Il fit une pause et sortit quelque chose de sa poche qu'il posa sur la table en face de moi.
"- Appelez votre père." dit-il en me désignant l'objet. C'était ma montre téléphone qu'il venait de retourner. "Dites-lui de scanner le livre de Borges et de nous l'envoyer à cette adresse email." Il me tendit un bout de papier sur lequel était inscrit une adresse. Puis il s'adossa contre son siège, les yeux dans les miens.
Après un court instant, je n'avais saisi ni ma montre ni la bout de papier. Je lui dis alors :
"-Et puis ?..."
Il avait l'air ravie de ma question. Il répondit :
"- Et je vous laisse partir libre avec une total impunité concernant cette affaire."
"- Et puis ?..." Répétai-je, mais cette fois-ci ma question eut l'air de le ravir bien moins que la première fois.

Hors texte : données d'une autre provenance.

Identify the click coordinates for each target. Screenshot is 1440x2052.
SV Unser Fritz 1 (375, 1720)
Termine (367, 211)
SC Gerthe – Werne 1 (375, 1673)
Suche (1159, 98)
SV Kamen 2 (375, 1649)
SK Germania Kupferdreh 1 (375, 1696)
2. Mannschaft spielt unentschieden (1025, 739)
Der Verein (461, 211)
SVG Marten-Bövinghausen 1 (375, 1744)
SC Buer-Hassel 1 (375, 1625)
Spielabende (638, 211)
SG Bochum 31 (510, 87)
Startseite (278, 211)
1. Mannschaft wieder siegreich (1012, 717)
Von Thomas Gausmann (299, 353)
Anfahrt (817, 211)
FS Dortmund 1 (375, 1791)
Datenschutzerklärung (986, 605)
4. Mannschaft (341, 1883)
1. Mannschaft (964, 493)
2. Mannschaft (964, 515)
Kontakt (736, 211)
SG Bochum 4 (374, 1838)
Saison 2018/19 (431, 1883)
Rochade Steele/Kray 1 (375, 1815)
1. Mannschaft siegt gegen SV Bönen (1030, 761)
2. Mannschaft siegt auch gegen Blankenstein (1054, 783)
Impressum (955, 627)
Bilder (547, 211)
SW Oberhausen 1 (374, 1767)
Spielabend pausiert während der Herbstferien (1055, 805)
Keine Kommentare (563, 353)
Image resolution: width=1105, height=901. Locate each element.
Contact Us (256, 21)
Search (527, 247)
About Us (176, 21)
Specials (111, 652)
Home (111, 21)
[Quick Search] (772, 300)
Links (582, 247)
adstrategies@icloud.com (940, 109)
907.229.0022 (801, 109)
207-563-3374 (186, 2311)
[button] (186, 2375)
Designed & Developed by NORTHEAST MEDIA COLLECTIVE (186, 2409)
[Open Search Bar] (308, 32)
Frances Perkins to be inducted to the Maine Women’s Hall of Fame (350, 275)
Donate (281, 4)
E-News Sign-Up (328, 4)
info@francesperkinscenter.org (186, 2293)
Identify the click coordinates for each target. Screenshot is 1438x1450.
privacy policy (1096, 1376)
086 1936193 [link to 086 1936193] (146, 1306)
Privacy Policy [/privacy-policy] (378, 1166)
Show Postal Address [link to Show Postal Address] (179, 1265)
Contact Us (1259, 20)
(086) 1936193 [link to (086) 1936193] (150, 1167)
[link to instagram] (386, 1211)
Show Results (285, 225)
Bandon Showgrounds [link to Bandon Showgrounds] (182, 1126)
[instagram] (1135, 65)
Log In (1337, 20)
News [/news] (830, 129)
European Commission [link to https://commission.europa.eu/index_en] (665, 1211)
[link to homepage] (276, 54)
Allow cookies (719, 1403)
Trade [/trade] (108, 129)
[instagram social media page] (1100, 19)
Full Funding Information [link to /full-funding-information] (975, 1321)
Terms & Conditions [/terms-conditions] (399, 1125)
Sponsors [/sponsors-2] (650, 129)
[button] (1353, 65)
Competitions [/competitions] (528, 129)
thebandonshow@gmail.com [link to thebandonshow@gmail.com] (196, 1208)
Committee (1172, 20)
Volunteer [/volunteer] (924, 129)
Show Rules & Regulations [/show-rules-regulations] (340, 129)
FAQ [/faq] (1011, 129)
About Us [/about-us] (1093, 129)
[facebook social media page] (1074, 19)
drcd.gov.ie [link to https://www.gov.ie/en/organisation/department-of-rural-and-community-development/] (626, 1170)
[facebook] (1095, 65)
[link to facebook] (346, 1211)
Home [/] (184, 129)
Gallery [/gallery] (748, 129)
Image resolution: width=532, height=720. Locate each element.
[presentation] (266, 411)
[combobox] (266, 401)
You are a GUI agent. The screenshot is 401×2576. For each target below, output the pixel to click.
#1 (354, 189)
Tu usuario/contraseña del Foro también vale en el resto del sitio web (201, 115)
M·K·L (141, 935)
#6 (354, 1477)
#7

"- Impunité accordée aussi à votre père et ce certain Levin qui vous assiste."
"- Et puis ?..." Dis-je une troisième fois.
"- Que voulez-vous d'autre Penn ?"
"- Et Ariadne Moon-Tsun ? Impunité pour elle-aussi ? Ou vous comptez laisser le Capitaine Wallace passer ses nerfs sur elle ?"
"- Quant à Melle Moon-Tsun, nous ne pouvons lui rendre sa liberté tant que nous n'avons pas connaissance du fin mot de cette histoire."
"- Bien évidemment ..." Répondis-je avec impatience. "Il n'y aura donc pas de marché."
"- Réfléchissez Penn. Nous n'avons toujours pas exclu l'hypothèse que Minos est toujours en vie ! Et dans ce cas-là nous ne pouvons laisser sa fille libre de conspirer avec lui."
"- L'épisode de l'hypnose n'a pas suffit à vous convaincre ? Utilisez donc votre logique, Colonel !"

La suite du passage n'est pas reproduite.